The referee stops the fight seconds into the fifth round, spelling relief for the ringside doctor, who had been debating whether or when to halt the main event and risk indignation from one or both sides. Carr's father and trainer, Eddie, lifts his son's right arm in triumph, and then his wife lifts their young daughter up to him through the ropes. The little girl is dressed in a rhinestone-studded white dress with a big matching cap over long spiraling curls, and she sits in her father's glistening arms under the lights as though he were showing her the monkeys at a zoo. Miguel Angel Dominguez disappears back up the aisle with his short, round, mustachioed trainer, his exact physical opposite. Oba Carr has left no doubt he'll soon be fighting a championship bout and commanding a considerably higher price than the $10,000 he will receive tonight.

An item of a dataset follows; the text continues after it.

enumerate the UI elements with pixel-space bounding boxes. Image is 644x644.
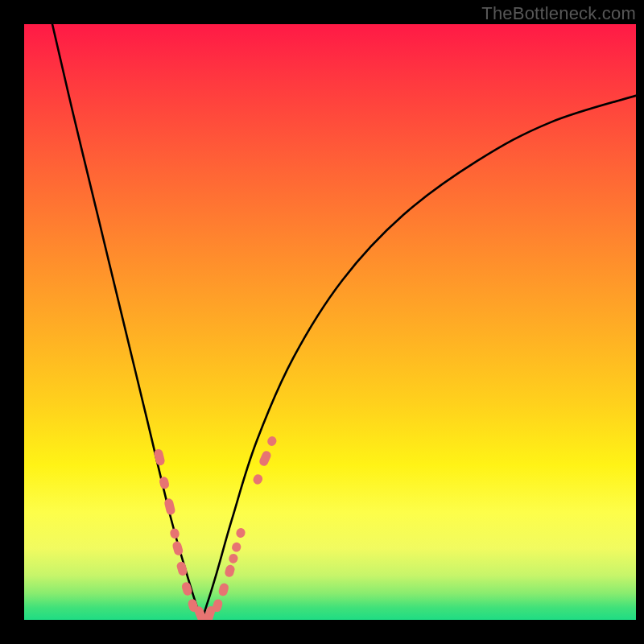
plot-gradient-area [24, 24, 636, 620]
chart-stage: TheBottleneck.com [0, 0, 644, 644]
watermark-text: TheBottleneck.com [481, 3, 636, 24]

Otero finally can relax a bit. He loosens his tie. Before the next fight begins, he gets up to bring large sodas back to a ringside contingent of family and friends. For a few minutes he even sits down beside his wife Nancy. The upcoming contest may be the evening's best. Duran Williams of Jamaica, who trains at Torino's gym, against David Rodriguez of the Bronx, who looks like a brick wall. Both are undefeated cruiserweights. And for the first three rounds, Williams takes a beating from Rodriguez. No matter what Williams tries, he finds himself caught on the ropes, defending against Rodriguez's lethal right hand. He takes a shot in the third round that almost knocks him out. Otero, in the audience, is surprised the referee doesn't stop the fight. In the corner between rounds, manager/trainer Chico Rivas slaps Williams's legs, pours water over his head and body, looks raptly, almost sorrowfully, into his fighter's eyes.
Then Williams imperceptibly gathers himself. He begins hitting Rodriguez, getting in some good left hooks. The fourth round comes interminably to a close, then the fifth round. "This is where boxing becomes one man's will against another man's will," Encinosa says into his microphone. "This kind of fight is hard to make at the eight-round level; the pay isn't good enough [for the amount of punishment both men are taking]."